Константин захлопал глазами и смущенно покраснел: он точно не привык, что его кто-то может похвалить за работу.
– Да, спасибо. Да, конечно. Очень рад!
– Вы тут, главное, за эти полгодика, пока еще исполняющий, дров не наломайте.
Геннадий Иванович умолк, Константин тоже молчал.
– Да шучу я, шучу, что ж вы такой… как струна!
Гость попытался встать, но с первого раза не получилось, пришлось сильно отодвигать стул.
– И еще, забыл сказать, – он схватил Константина за плечи и заставил наклониться, а потом прошептал: – К вам тут в неврологию отец замминистра с инсультом поступил, ну вы с ним это, доктор, как говорится…
Геннадий Иванович широко улыбнулся, показав, что золотой была даже часть зубов во рту.
«Еще один, у которого „так говорится“», – подумал Константин и еще раз крепко пожал руку чиновнику, уже на прощание, все-таки бог любит троицу. Вскоре его кабинет опустел.
И сразу все переменилось. Он посмотрел в потолок, его зрачки расширились, взгляд будто бы ожил, что-то взволнованно заклокотало внутри, и мысли оказались во власти приятного беспокойства.
– Ты видишь? Ты там это видишь? Я главный врач теперь! Папа, я так рад! Я тебя не подвел!
Константин почти вприпрыжку выбежал из кабинета, даже попытался изобразить улыбку на лице, и хотя все равно не вышло, но таким свободным он себя не чувствовал уже очень давно.
Ликующе добежав до буфета, он заметил, что все вокруг смотрят только на него, и на этот раз такое внимание было оправданным.
– Поздравляем вас, Константин Андреевич, бог в помощь! – пролепетала сестричка, и тут же исчезла.
– Отец вами гордился бы! – важно произнес один из кардиологов, стоявший в очереди за свежими булочками, и похлопал Константина по плечу.
Весь день на него сыпались поздравления от товарищей и коллег, некоторых из них он и видел-то впервые, но создавалось лестное впечатление, что его наконец заметили, словно он вышел из тени отца. И это чувство оказалось таким желанным, что сердце стучало быстрее, а руки слегка подрагивали.
Начало новой жизни, а вместе с тем и конец рабочего дня, Константин решил отпраздновать посещением кинотеатра. После сеанса он купил себе недорогого вина, фруктов и, слегка разбавив веселое настроение алкогольным градусом, добрел до квартиры, где сладко уснул.
Все вокруг звенело празднеством: торжественно падал снег, серебром накрыло плечи, а вместо зеленого лавра голову увенчали белые хлопья. Константин осмотрелся вокруг. Под ногами лежал огромный ледяной щит, и кроме этого щита, бездонного черного неба и вечного снега не было ничего. Где-то вдалеке неумолчно звенел телефон, но никто не брал трубку. Вдруг снегопад стал неторопливым и таким ленивым, что темнота вокруг разом превратилась в сплошное белое полотно. Из этого тумана внезапно выступила фигура высокого человека: большие жилистые руки, широкие плечи, облысевшая голова, и через секунду Константин узнал своего отца. Тот немного постоял отчужденно, но затем подошел ближе и показался вполне живым. Нет, Константин, конечно, понимал, что он на самом деле мертв, но это чувство почему-то словно отсырело из-за тающих на ладони снежинок.
– Ну здравствуй, сынок! – ласково произнес отец.

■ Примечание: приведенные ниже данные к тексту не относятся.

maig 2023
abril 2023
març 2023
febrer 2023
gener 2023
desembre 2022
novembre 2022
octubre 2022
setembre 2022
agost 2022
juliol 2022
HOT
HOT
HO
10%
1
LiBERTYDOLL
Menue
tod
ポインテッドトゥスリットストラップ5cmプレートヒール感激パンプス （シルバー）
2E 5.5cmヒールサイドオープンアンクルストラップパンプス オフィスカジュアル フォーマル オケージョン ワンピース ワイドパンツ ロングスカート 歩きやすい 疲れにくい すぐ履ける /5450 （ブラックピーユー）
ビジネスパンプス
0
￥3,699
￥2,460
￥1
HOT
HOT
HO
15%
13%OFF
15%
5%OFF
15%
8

– Здравствуй, – ответил Константин, и ему тут же стало стыдно за это долгое и официальное «здравствуй», вместо куда более подходящего и приятного «привет».

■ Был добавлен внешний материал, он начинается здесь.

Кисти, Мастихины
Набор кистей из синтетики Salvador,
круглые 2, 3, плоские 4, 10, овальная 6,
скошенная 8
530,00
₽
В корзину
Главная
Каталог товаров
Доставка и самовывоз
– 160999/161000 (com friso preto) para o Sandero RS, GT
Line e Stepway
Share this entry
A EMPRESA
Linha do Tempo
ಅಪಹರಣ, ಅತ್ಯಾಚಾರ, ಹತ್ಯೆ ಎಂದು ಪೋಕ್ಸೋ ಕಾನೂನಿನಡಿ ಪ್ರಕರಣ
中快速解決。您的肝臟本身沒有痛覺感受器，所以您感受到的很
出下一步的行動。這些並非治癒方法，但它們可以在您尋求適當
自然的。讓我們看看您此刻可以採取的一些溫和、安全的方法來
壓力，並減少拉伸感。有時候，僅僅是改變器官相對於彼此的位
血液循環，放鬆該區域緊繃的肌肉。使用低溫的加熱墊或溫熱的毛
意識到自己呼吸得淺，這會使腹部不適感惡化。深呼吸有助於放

Повисла неловкая пауза, утихли все звуки, и Константину был слышен только собственный внутренний крик. Потом оба открыли рты и произнесли что-то синхронно, но, поняв это, вновь замолчали. Они всегда начинали говорить друг с другом одновременно, невпопад.

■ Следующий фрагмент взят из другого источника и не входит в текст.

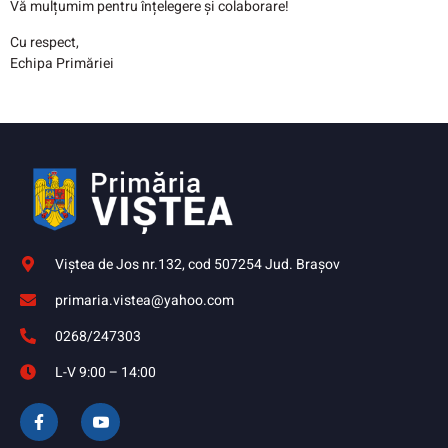
Vă mulțumim pentru înțelegere și colaborare!
Cu respect,
Echipa Primăriei
Viştea de Jos nr.132, cod 507254 Jud. Braşov
primaria.vistea@yahoo.com
0268/247303
L-V 9:00 – 14:00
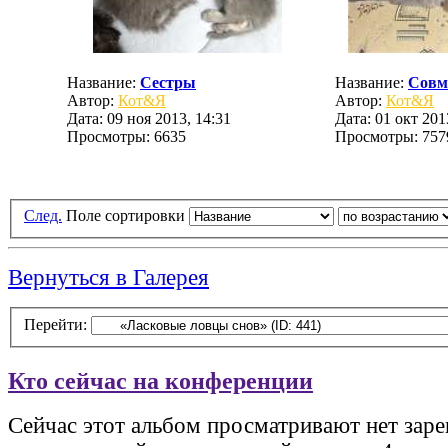
Название:
Сестры
Название:
Совм
Автор:
Кот&Я
Автор:
Кот&Я
Дата: 09 ноя 2013, 14:31
Дата: 01 окт 201
Просмотры: 6635
Просмотры: 757
След.
Поле сортировки
Вернуться в Галерея
Перейти:
Кто сейчас на конференции
Сейчас этот альбом просматривают нет зар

– А знаешь, ко мне сегодня приходили люди из министерства, меня назначили главным врачом.
Снова повисла пауза.
– А ты хотел эту должность?
– Да.
– Ты считаешь себя достойным её?
– Да.
– Ты мог отказаться?
– Нет.
– Тогда, увы, – отец развел плечами и изобразил разочарование, – мне гордиться нечем.
Опустилась тишина, она настолько быстро стала пожирать саму себя, что кто-то вынужден был ее нарушить.
– Я горжусь, если ты делаешь то, чего можешь и не делать. Я горжусь, когда ты остаешься после работы с больными, горжусь, когда ты покупаешь бездомным еду, горжусь, даже когда ты просто кого-то жалеешь. Но когда ты делаешь то, что должен, я не горжусь, ибо нельзя гордиться необходимостью.
– Но мне страшно, вдруг я не справлюсь?